June 16, 2010 -- For President Obama, the Oval Office address Tuesday night was about more than the oil spill.
His ability to project more command, competency and compassion in response to the crisis in the Gulf of Mexico— and the eventual success of the administration's actions — will have repercussions for his ability to do anything else, from pushing legislation on energy and jobs to holding down Democratic losses in the midterm elections.
So his tone was unyielding toward BP and his language almost military, calling the current effort a "battle we're waging against an oil spill that is assaulting our shores and our citizens."
In his first address from the Oval Office, a forum presidents reserve for the most consequential of messages, he promised a skeptical nation that he would marshal government resources to guarantee the Gulf coast recovers.
"Make no mistake: We will fight this spill with everything we've got for as long it takes," he declared. "We will make BP pay for the damage their company has caused. And we will do whatever's necessary to help the Gulf Coast and its people recover from this tragedy."
White House spokesman Robert Gibbs described the speech as an "inflection point," a moment when the initial response is replaced by more decisive action. Obama announced a BP-financed compensation fund — though with no details about who will run it and what it will cover — and named Navy Secretary Ray Mabus, a former Mississippi governor, to head a long-term restoration program.
The speech was laced with impressive statistics: 90 percent of the spill to be capped within weeks; 17,000 National Guard members authorized to help; 5.5 million feet of boom laid in the water.
Eight weeks after the Deepwater Horizon rig exploded, however, he acknowledged there was no immediate end in sight to the nation's worst environmental disaster.
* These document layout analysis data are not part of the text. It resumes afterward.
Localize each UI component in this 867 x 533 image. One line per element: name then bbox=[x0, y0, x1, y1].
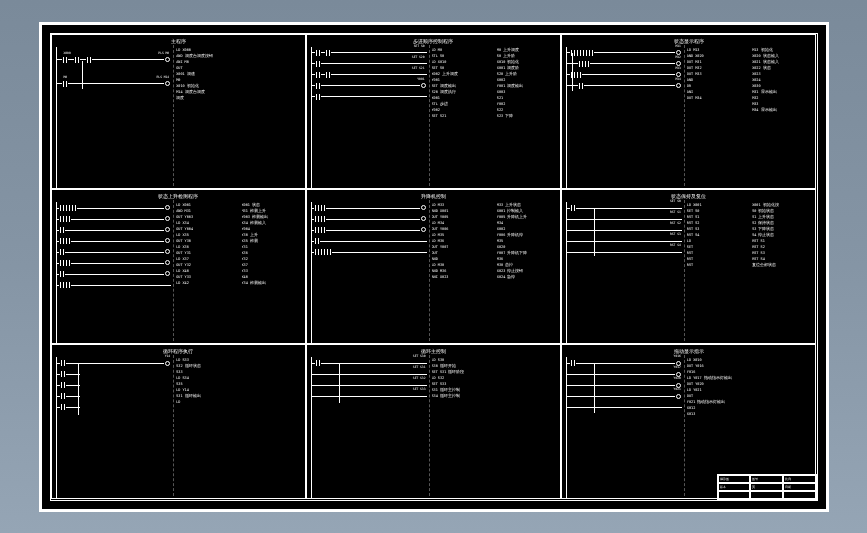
notes-0: LD X000 AND 调度台调度按钮 ANI M0 OUT X001 调速 M… bbox=[173, 45, 303, 186]
notes-2: LD M13 AND X020 OUT M31 OUT M32 OUT M33 … bbox=[684, 45, 814, 186]
ladder-7: SET S30 SET S31 SET S32 SET S33 bbox=[309, 355, 429, 496]
notes-1: LD M0 STL S0 LD X010 SET S0 X002 上升调度 Y0… bbox=[429, 45, 559, 186]
tb-sheet: 图号 bbox=[750, 475, 783, 483]
tb-rev: 版本 bbox=[718, 483, 751, 491]
ladder-1: SET S0 SET S20 SET S21 Y001 bbox=[309, 45, 429, 186]
ladder-6: Y14 bbox=[54, 355, 174, 496]
inner-border: 主程序 X000PLS M0 M0PLS M14 LD X000 AND 调度台… bbox=[50, 33, 818, 501]
cell-1: 步进顺序控制程序 SET S0 SET S20 SET S21 Y001 LD … bbox=[306, 34, 561, 189]
title-block: 梯形图 图号 比例 版本 页 日期 bbox=[717, 474, 817, 500]
cell-title: 升降机控制 bbox=[309, 192, 558, 200]
notes-5: LD X001 SET S0 RST S1 RST S2 RST S3 RST … bbox=[684, 200, 814, 341]
cell-title: 步进顺序控制程序 bbox=[309, 37, 558, 45]
cell-7: 循环主控制 SET S30 SET S31 SET S32 SET S33 LD… bbox=[306, 344, 561, 499]
cell-5: 状态保持及复位 SET S0 RST S1 RST S2 RST S3 RST … bbox=[561, 189, 816, 344]
cell-title: 状态显示程序 bbox=[564, 37, 813, 45]
ladder-0: X000PLS M0 M0PLS M14 bbox=[54, 45, 174, 186]
notes-6: LD S33 S32 循环状态 S33 LD S34 S35 LD Y14 S3… bbox=[173, 355, 303, 496]
ladder-8: Y016 Y017 Y020 Y021 bbox=[564, 355, 684, 496]
cell-2: 状态显示程序 M31 M32 M33 M34 LD M13 AND X020 bbox=[561, 34, 816, 189]
diagram-grid: 主程序 X000PLS M0 M0PLS M14 LD X000 AND 调度台… bbox=[51, 34, 817, 500]
cad-drawing-frame: 主程序 X000PLS M0 M0PLS M14 LD X000 AND 调度台… bbox=[39, 22, 829, 512]
cell-title: 状态保持及复位 bbox=[564, 192, 813, 200]
tb-project: 梯形图 bbox=[718, 475, 751, 483]
ladder-2: M31 M32 M33 M34 bbox=[564, 45, 684, 186]
cell-title: 拖动显示指示 bbox=[564, 347, 813, 355]
cell-title: 循环程序执行 bbox=[54, 347, 303, 355]
cell-3: 状态上升检测程序 LD X0 bbox=[51, 189, 306, 344]
notes-4: LD M33 AND X001 OUT Y005 LD M34 OUT Y006… bbox=[429, 200, 559, 341]
cell-4: 升降机控制 LD M33 AND X001 OUT bbox=[306, 189, 561, 344]
cell-6: 循环程序执行 Y14 LD S33 S32 循环状态 S3 bbox=[51, 344, 306, 499]
ladder-5: SET S0 RST S1 RST S2 RST S3 RST S4 bbox=[564, 200, 684, 341]
cell-0: 主程序 X000PLS M0 M0PLS M14 LD X000 AND 调度台… bbox=[51, 34, 306, 189]
ladder-3 bbox=[54, 200, 174, 341]
cell-title: 主程序 bbox=[54, 37, 303, 45]
tb-date: 日期 bbox=[783, 483, 816, 491]
cell-title: 循环主控制 bbox=[309, 347, 558, 355]
cell-title: 状态上升检测程序 bbox=[54, 192, 303, 200]
tb-scale: 比例 bbox=[783, 475, 816, 483]
notes-3: LD X001 AND M31 OUT Y003 LD X34 OUT Y004… bbox=[173, 200, 303, 341]
tb-page: 页 bbox=[750, 483, 783, 491]
ladder-4 bbox=[309, 200, 429, 341]
notes-7: LD S30 S30 循环开始 SET S31 循环阶段 LD S32 SET … bbox=[429, 355, 559, 496]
Cable stations displayed logos Tuesday that declared "Day 57" as a live video feed from the seafloor showed oil spewing into the water.
Obama said the oil spill was more like an epidemic than an earthquake, not a single event but a problem "that we will be fighting for months and even years."
He has been hammered by critics, including fellow Democrats such as Louisiana Sen. Mary Landrieu, who said he was too slow to get fully engaged, too deferential to BP and too cerebral in his response to a catastrophe that threatens a region's way of life. In a USA TODAY/Gallup Poll taken last weekend, 53 percent of Americans rated Obama's performance on the oil spill as "poor" or "very poor," including one of four Democrats. Seventy-one percent said he hadn't been tough enough on BP.